Nilai Tukar Petani Naik 0,35 Persen di Desember 2019

Nilai Tukar Petani Provinsi Papua Barat mengalami penurunan terbesar (1,08 persen) dibandingkan penurunan NTP provinsi Iainnya.

oleh Liputan6.com diperbarui 02 Jan 2020, 18:30 WIB
Diterbitkan 02 Jan 2020, 18:30 WIB
Melihat Petani Kulon Progo Panen Padi Menggunakan Mesin
Petani memanen padi jenis IR 54 menggunakan mesin produk China di Galuh, Kulon Progo, Yogyakarta, Kamis (2/2/2020). Mesin yang disewa seharga Rp 500 ribu untuk memanen padi seluas 1.400 meter persegi itu mengefisienkan waktu, tenaga, dan modal dibandingkan tenaga manusia. (merdeka.com/Arie Basuki)

Liputan6.com, Jakarta - Kepala Badan Pusat Statistik (BPS), Suhariyanto menyebutkan Nilai Tukar Petani (NTP) NTP nasional Desember 2019 sebesar 104,46. Angka tersebut naik 0,35 persen dibanding NTP bulan sebelumnya.

Dia mengungkapkan kenaikan NTP dikarenakan Indeks Harga yang Diterima Petani (It) naik sebesar 0,59 persen, lebih besar dari kenaikan Indeks Harga yang Dibayar Petani (lb) sebesar 0,24 persen.

"Pada Desember 2019, NTP Provinsi Riau mengalami kenaikan tertinggi (2,65 persen) dibandingkan kenaikan NTP provinsi Iainnya," kata dia, di kantornya, Jakarta, Kamis (2/1).

Sebaliknya, NTP Provinsi Papua Barat mengalami penurunan terbesar (1,08 persen) dibandingkan penurunan NTP provinsi Iainnya.

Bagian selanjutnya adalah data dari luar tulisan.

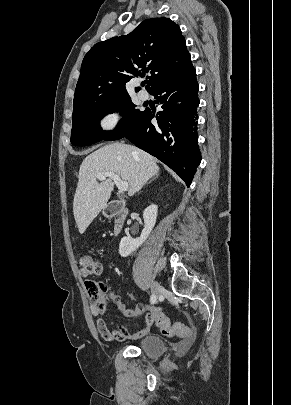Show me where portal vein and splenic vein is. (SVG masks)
I'll list each match as a JSON object with an SVG mask.
<instances>
[{"label":"portal vein and splenic vein","instance_id":"1","mask_svg":"<svg viewBox=\"0 0 291 405\" xmlns=\"http://www.w3.org/2000/svg\"><path fill=\"white\" fill-rule=\"evenodd\" d=\"M96 177L98 180L101 181L105 180L107 177L111 178L118 187L120 192H125L128 190V182L122 181L121 178L113 172L98 173Z\"/></svg>","mask_w":291,"mask_h":405}]
</instances>
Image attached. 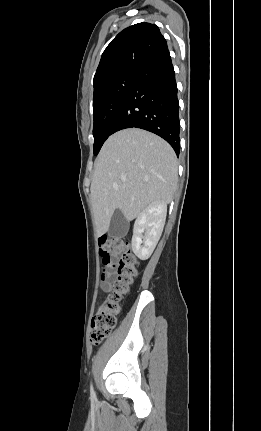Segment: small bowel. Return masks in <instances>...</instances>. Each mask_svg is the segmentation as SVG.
I'll list each match as a JSON object with an SVG mask.
<instances>
[{"label": "small bowel", "mask_w": 261, "mask_h": 431, "mask_svg": "<svg viewBox=\"0 0 261 431\" xmlns=\"http://www.w3.org/2000/svg\"><path fill=\"white\" fill-rule=\"evenodd\" d=\"M114 278V268L112 266H108L103 270L102 277H101V290L103 292H107L110 290L111 282Z\"/></svg>", "instance_id": "small-bowel-1"}]
</instances>
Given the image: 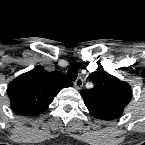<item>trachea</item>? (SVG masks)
<instances>
[{"label":"trachea","instance_id":"obj_1","mask_svg":"<svg viewBox=\"0 0 145 145\" xmlns=\"http://www.w3.org/2000/svg\"><path fill=\"white\" fill-rule=\"evenodd\" d=\"M78 71L75 67H70L67 71V78L71 81H74L77 79Z\"/></svg>","mask_w":145,"mask_h":145}]
</instances>
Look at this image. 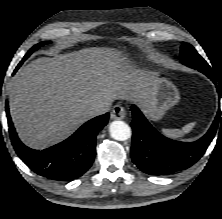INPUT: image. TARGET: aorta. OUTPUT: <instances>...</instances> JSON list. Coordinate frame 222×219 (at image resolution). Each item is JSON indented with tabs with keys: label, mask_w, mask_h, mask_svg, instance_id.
<instances>
[{
	"label": "aorta",
	"mask_w": 222,
	"mask_h": 219,
	"mask_svg": "<svg viewBox=\"0 0 222 219\" xmlns=\"http://www.w3.org/2000/svg\"><path fill=\"white\" fill-rule=\"evenodd\" d=\"M109 132L113 139L118 141H125L131 137V129L123 121H113L109 126Z\"/></svg>",
	"instance_id": "1"
}]
</instances>
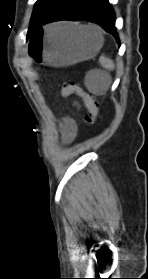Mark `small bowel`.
I'll list each match as a JSON object with an SVG mask.
<instances>
[{
    "label": "small bowel",
    "instance_id": "small-bowel-1",
    "mask_svg": "<svg viewBox=\"0 0 148 279\" xmlns=\"http://www.w3.org/2000/svg\"><path fill=\"white\" fill-rule=\"evenodd\" d=\"M77 132V125L74 120L66 118L62 128V136L65 142L72 141Z\"/></svg>",
    "mask_w": 148,
    "mask_h": 279
}]
</instances>
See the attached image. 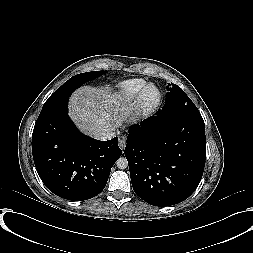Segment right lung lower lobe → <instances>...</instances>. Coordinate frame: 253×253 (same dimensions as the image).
Here are the masks:
<instances>
[{"label": "right lung lower lobe", "mask_w": 253, "mask_h": 253, "mask_svg": "<svg viewBox=\"0 0 253 253\" xmlns=\"http://www.w3.org/2000/svg\"><path fill=\"white\" fill-rule=\"evenodd\" d=\"M117 141V137L99 141L80 133L68 116L67 100L41 110L32 134L33 159L51 192L83 201L104 189L122 154Z\"/></svg>", "instance_id": "98d812e1"}]
</instances>
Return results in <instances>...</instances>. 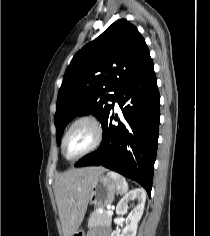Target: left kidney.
<instances>
[{
  "instance_id": "1",
  "label": "left kidney",
  "mask_w": 210,
  "mask_h": 236,
  "mask_svg": "<svg viewBox=\"0 0 210 236\" xmlns=\"http://www.w3.org/2000/svg\"><path fill=\"white\" fill-rule=\"evenodd\" d=\"M134 200H136L138 204L133 208V210L130 213H128L127 219L130 221V223L122 231L121 234L119 231L116 230L112 232L111 236H136L138 222L142 217L145 206V201H146L145 191L141 188H136L129 191L117 204L116 214L117 215L127 214L128 204Z\"/></svg>"
}]
</instances>
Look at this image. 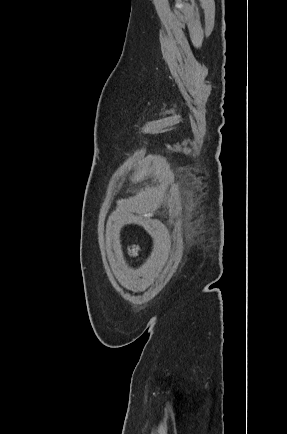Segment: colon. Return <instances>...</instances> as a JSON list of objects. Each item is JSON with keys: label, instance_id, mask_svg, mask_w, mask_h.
<instances>
[{"label": "colon", "instance_id": "5ec220e1", "mask_svg": "<svg viewBox=\"0 0 287 434\" xmlns=\"http://www.w3.org/2000/svg\"><path fill=\"white\" fill-rule=\"evenodd\" d=\"M137 249H138V248L134 246V247L132 248V252H133V253H136V252H137Z\"/></svg>", "mask_w": 287, "mask_h": 434}]
</instances>
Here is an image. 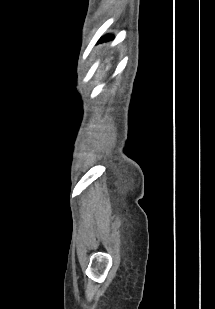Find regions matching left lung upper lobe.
<instances>
[{
    "label": "left lung upper lobe",
    "instance_id": "left-lung-upper-lobe-1",
    "mask_svg": "<svg viewBox=\"0 0 215 309\" xmlns=\"http://www.w3.org/2000/svg\"><path fill=\"white\" fill-rule=\"evenodd\" d=\"M112 37H113L112 35H107V36L103 37L100 41L108 40Z\"/></svg>",
    "mask_w": 215,
    "mask_h": 309
}]
</instances>
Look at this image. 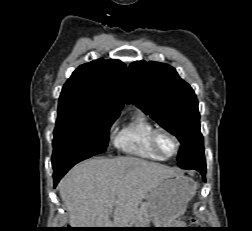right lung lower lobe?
Instances as JSON below:
<instances>
[{"mask_svg": "<svg viewBox=\"0 0 252 231\" xmlns=\"http://www.w3.org/2000/svg\"><path fill=\"white\" fill-rule=\"evenodd\" d=\"M91 156H84V157H78L74 158L72 160L66 161L64 163L58 164L56 166H53V178H54V187L58 184L59 180L66 174V172L74 166L76 163L85 160L87 158H90Z\"/></svg>", "mask_w": 252, "mask_h": 231, "instance_id": "right-lung-lower-lobe-1", "label": "right lung lower lobe"}]
</instances>
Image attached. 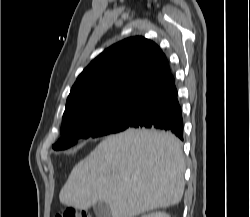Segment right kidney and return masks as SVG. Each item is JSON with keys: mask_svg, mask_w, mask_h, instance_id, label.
Returning <instances> with one entry per match:
<instances>
[{"mask_svg": "<svg viewBox=\"0 0 250 217\" xmlns=\"http://www.w3.org/2000/svg\"><path fill=\"white\" fill-rule=\"evenodd\" d=\"M142 217H170L169 214L163 211H158V212H152L150 214L144 215Z\"/></svg>", "mask_w": 250, "mask_h": 217, "instance_id": "ca27d5eb", "label": "right kidney"}]
</instances>
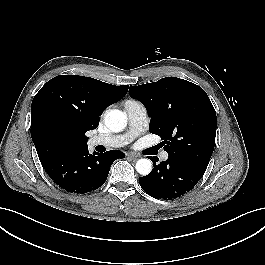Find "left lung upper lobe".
<instances>
[{
	"label": "left lung upper lobe",
	"mask_w": 265,
	"mask_h": 265,
	"mask_svg": "<svg viewBox=\"0 0 265 265\" xmlns=\"http://www.w3.org/2000/svg\"><path fill=\"white\" fill-rule=\"evenodd\" d=\"M129 94L146 107L150 132L161 137L169 158L205 171L217 128L216 112L206 92L184 79L166 77L130 86Z\"/></svg>",
	"instance_id": "left-lung-upper-lobe-1"
}]
</instances>
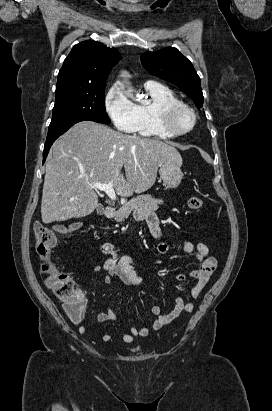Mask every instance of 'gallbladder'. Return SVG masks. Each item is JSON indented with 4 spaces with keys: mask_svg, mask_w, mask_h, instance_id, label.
Here are the masks:
<instances>
[{
    "mask_svg": "<svg viewBox=\"0 0 272 411\" xmlns=\"http://www.w3.org/2000/svg\"><path fill=\"white\" fill-rule=\"evenodd\" d=\"M97 213L100 214V215L104 213V208H103V206L99 205V206L97 207Z\"/></svg>",
    "mask_w": 272,
    "mask_h": 411,
    "instance_id": "gallbladder-1",
    "label": "gallbladder"
}]
</instances>
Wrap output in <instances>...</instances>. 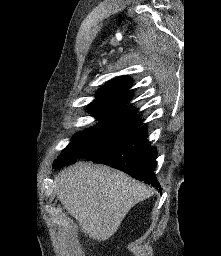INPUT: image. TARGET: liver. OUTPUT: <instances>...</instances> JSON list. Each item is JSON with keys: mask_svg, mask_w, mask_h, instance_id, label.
<instances>
[{"mask_svg": "<svg viewBox=\"0 0 221 256\" xmlns=\"http://www.w3.org/2000/svg\"><path fill=\"white\" fill-rule=\"evenodd\" d=\"M57 196L85 235L109 239L128 211L153 190L105 165L79 162L55 177Z\"/></svg>", "mask_w": 221, "mask_h": 256, "instance_id": "liver-1", "label": "liver"}]
</instances>
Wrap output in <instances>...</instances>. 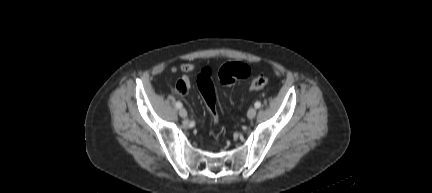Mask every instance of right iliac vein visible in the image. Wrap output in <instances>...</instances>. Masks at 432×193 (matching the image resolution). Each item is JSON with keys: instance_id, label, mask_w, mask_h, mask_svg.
Instances as JSON below:
<instances>
[{"instance_id": "right-iliac-vein-1", "label": "right iliac vein", "mask_w": 432, "mask_h": 193, "mask_svg": "<svg viewBox=\"0 0 432 193\" xmlns=\"http://www.w3.org/2000/svg\"><path fill=\"white\" fill-rule=\"evenodd\" d=\"M179 115H180L182 118H186V117H187V111H186V109H184V108H180V110H179Z\"/></svg>"}]
</instances>
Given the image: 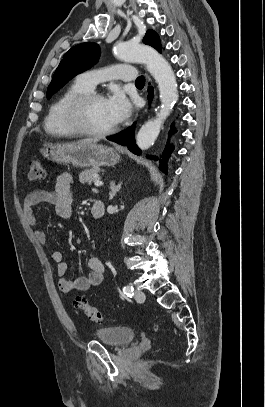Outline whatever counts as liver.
I'll use <instances>...</instances> for the list:
<instances>
[{"label":"liver","mask_w":265,"mask_h":407,"mask_svg":"<svg viewBox=\"0 0 265 407\" xmlns=\"http://www.w3.org/2000/svg\"><path fill=\"white\" fill-rule=\"evenodd\" d=\"M92 142H97V140H93V139H83V140H80V141L77 142V143H92Z\"/></svg>","instance_id":"6515ba94"}]
</instances>
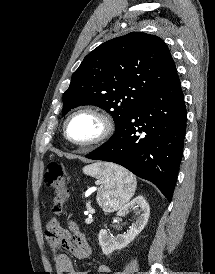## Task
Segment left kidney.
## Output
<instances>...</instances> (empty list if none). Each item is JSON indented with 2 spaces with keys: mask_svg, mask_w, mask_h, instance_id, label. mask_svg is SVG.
<instances>
[{
  "mask_svg": "<svg viewBox=\"0 0 215 274\" xmlns=\"http://www.w3.org/2000/svg\"><path fill=\"white\" fill-rule=\"evenodd\" d=\"M130 209L134 210V212L137 214V217L135 222L132 223L130 230L126 234L113 236L104 229L99 232L98 239L103 254L109 255L114 250L123 249L130 242H132L147 225L150 215V207L143 196H138L130 203L121 207L117 215L125 216Z\"/></svg>",
  "mask_w": 215,
  "mask_h": 274,
  "instance_id": "5707ae66",
  "label": "left kidney"
}]
</instances>
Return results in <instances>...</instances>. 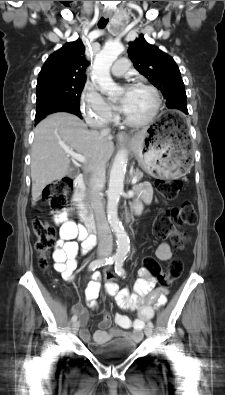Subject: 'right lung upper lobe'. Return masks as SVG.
Listing matches in <instances>:
<instances>
[{
  "mask_svg": "<svg viewBox=\"0 0 225 395\" xmlns=\"http://www.w3.org/2000/svg\"><path fill=\"white\" fill-rule=\"evenodd\" d=\"M84 51L85 47L78 39L51 54L39 73L37 85L57 81H86L85 68L88 62Z\"/></svg>",
  "mask_w": 225,
  "mask_h": 395,
  "instance_id": "cb5924a9",
  "label": "right lung upper lobe"
}]
</instances>
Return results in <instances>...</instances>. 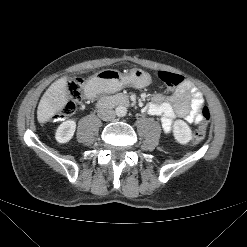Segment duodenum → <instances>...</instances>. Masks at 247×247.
Instances as JSON below:
<instances>
[{
    "instance_id": "410a0bca",
    "label": "duodenum",
    "mask_w": 247,
    "mask_h": 247,
    "mask_svg": "<svg viewBox=\"0 0 247 247\" xmlns=\"http://www.w3.org/2000/svg\"><path fill=\"white\" fill-rule=\"evenodd\" d=\"M100 108H112L118 106H129L130 101L126 95L116 94L111 96H104L97 101Z\"/></svg>"
}]
</instances>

Nilai Tukar Petani (NTP) adalah perbandingan indeks harga yang diterima petani (It) terhadap indeks harga yang dibayar petani (lb).

NTP merupakan salah satu indikator untuk melihat tingkat kemampuan/daya beli petani di perdesaan. NTP juga menunjukkan daya tukar (terms of trade) dari produk pertanian dengan barang dan jasa yang dikonsumsi maupun untuk biaya produksi.

BPS juga mencatat pada Desember 2019 terjadi inflasi perdesaan di Indonesia sebesar 0,28 persen disebabkan oleh haiknya indeks di seluruh kelompok penyusun Indeks Konsumsi Rumah Tangga (IKRT), terutama Kelompok Makanan Jadi, Minuman, Rokok dan Tembakau.

Sementara itu, Nilai Tukar Usaha Rumah Tangga Pertanian (NTUP) nasional Desember 2019 sebesar 114,04 atau naik 0,43 persen dibanding NTUP bulan sebelumnya.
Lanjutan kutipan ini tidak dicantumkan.